Naturally enough, the true believers believe, but some at the helm of this upstate New York diocese are suspicious. As the barrel-chested, tough-minded Bishop Frank argues, phony miracles cheapen one’s appreciation for the real thing. Add an unscrupulous real estate company that buys up church property on the cheap and then converts the buildings into high-priced condos, and the stage is set for a novel that explores how greed can compromise men of (supposed) faith.
John Quinn is one such man. He spends much of the novel agonizing about the deals he has cut. As one character rightly observes, “You’re searching for your faith.” In college Quinn was a business major who specialized in inventory theory. Now he finds himself badly needing to do a moral inventory on himself.

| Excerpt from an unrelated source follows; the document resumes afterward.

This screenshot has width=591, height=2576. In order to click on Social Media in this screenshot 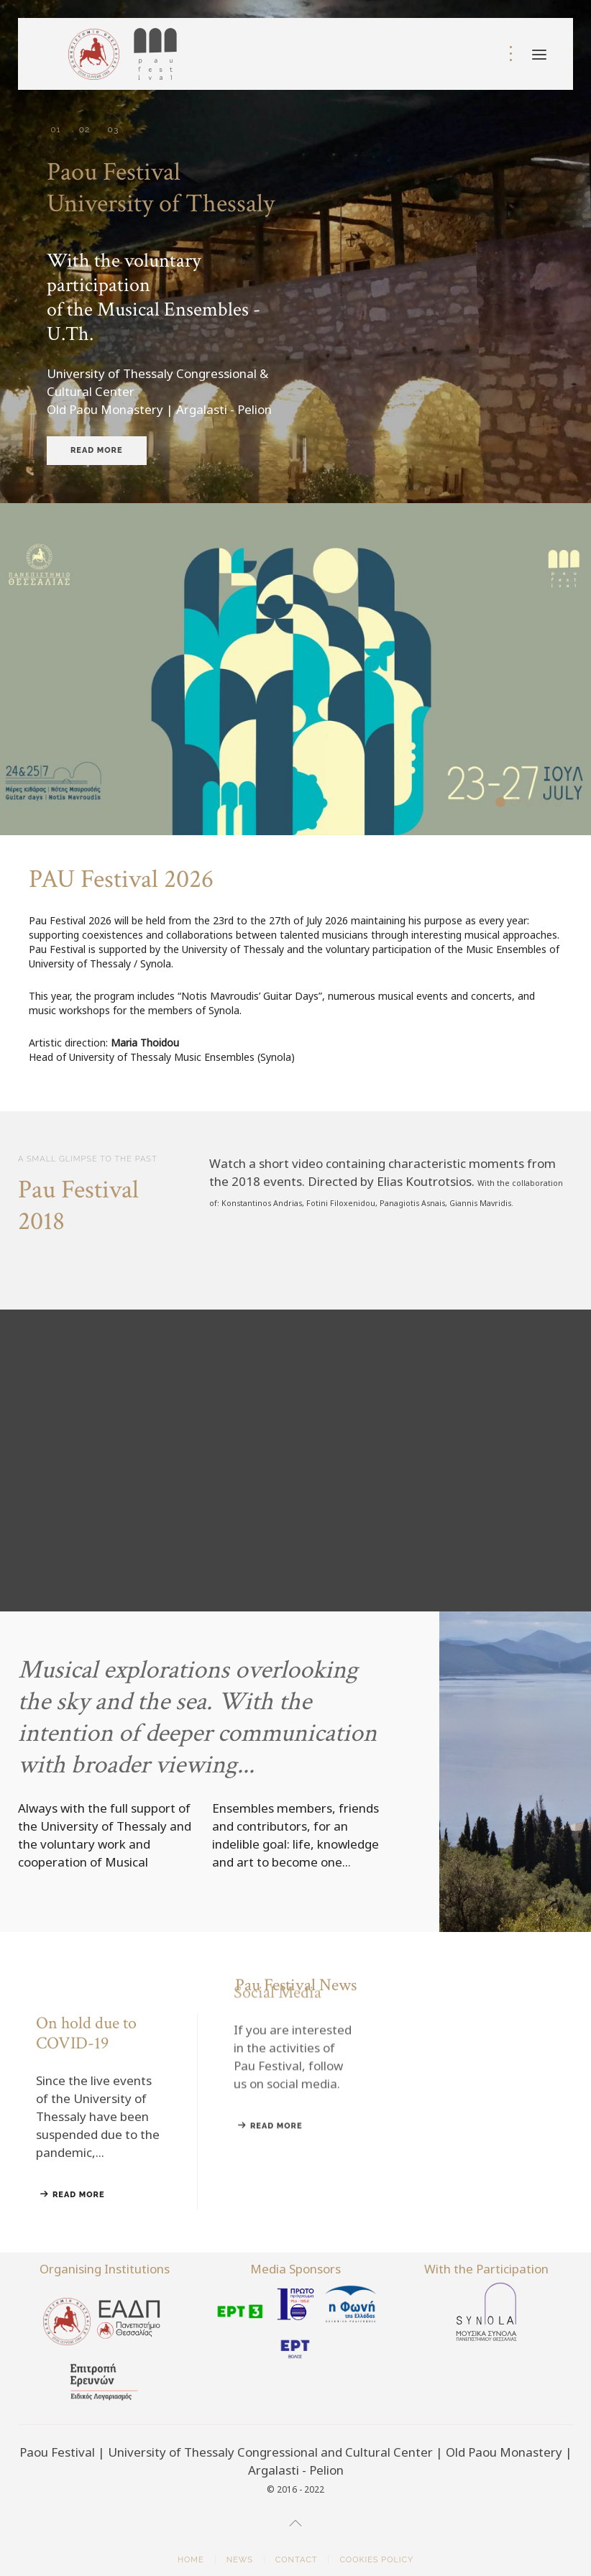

For much of the novel, the “miracle girl” exists chiefly in the talk on Little Saigon’s crowded streets and in the extensive media coverage Phong receives. For Bishop Frank, “she’s either an opportunist, a blasphemer, or psychotic.” But nobody ever really sees the miracle girl, much less has the chance to chat with her. At the end of the novel, Quinn does–and through his efforts, Phong escapes the unwanted attention that has swirled around her. As for Quinn, he reconnects with his faith–not just the kind that religion provides but also a deeper belief in himself, in others, and in the power of love to transform individual lives.
Sanford Pinsker teaches at Franklin and Marshall College in Lancaster, Pa.